Stephen explains: “The RehabHub is a suite of rehab technology which focus on both upper and lower limb robotic therapy, as well as cognitive feedback and training, providing a complete solution for neurorehabilitation.
“The unique and innovative ‘Force Feedback’ technology creates an immersive game environment which facilitates highly effective rehabilitation. Use of the technology naturally encourages repetition and intensity which improves client engagement and outcomes.
“As the devices are all linked, it enables client-against-client gaming competition, which enhances motivation and stamina. The technology also provides therapists and clients with performance feedback which tracks client progress and helps shape individual rehabilitation programmes.”
The suite of equipment includes the latest in cycle motion, arm, wrist, finger, and ankle rehabilitation robotics.
“Clients can access the pioneering OTParvos alone or in conjunction with the HandyRehab,” comments STEPS Rehabilitation Clinical Director Toria Chan. “These amazing pieces of kit used together provide a portable intelligent solution for therapy, supporting the functional rehabilitation of the upper limb, fine motor skills of the fingers, hand-eye coordination and cognitive ability.
“They allow clients to undertake training using everyday objects with the assistance of a lightweight robotic glove, with quantifiable data being recorded in real time enhancing the rehabilitation process. We can’t wait to see the results!”
As well as being the first UK Fourier Intelligence Rehabilitation Hub, the specialist rehabilitation facility is also now one of two UK facilities offering clients access to the “revolutionary” MindMaze VR rehabilitation technology.
Developed in Switzerland, MindMaze equipment helps clients who have sustained a traumatic brain injury.

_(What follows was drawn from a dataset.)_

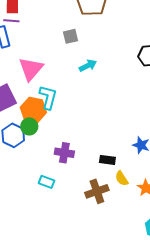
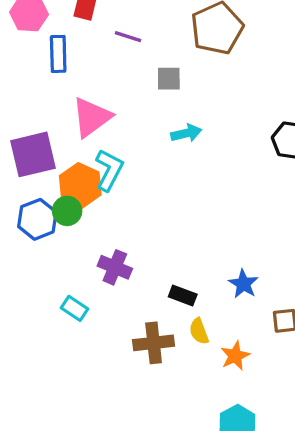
purple line: (11, 21) -> (128, 37), moved

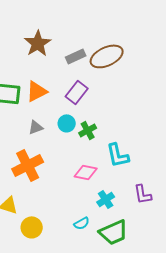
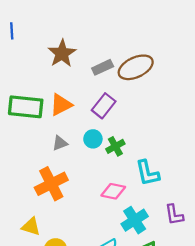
cyan cross: (106, 199) -> (135, 220), size x1.4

“We’ve been carefully exploring what VR technology is out there, and the portfolio of MindMaze equipment is truly impressive,” adds Toria. “It includes the MindMotion GO, a first-of-its-kind mobile neurorehabilitation therapy system that comes with a large variety of gamified engaging activities covering motor and task functions. Thanks to the motivating effects of the 3D virtual environment, early results suggest an increased client engagement and adherence to therapy.”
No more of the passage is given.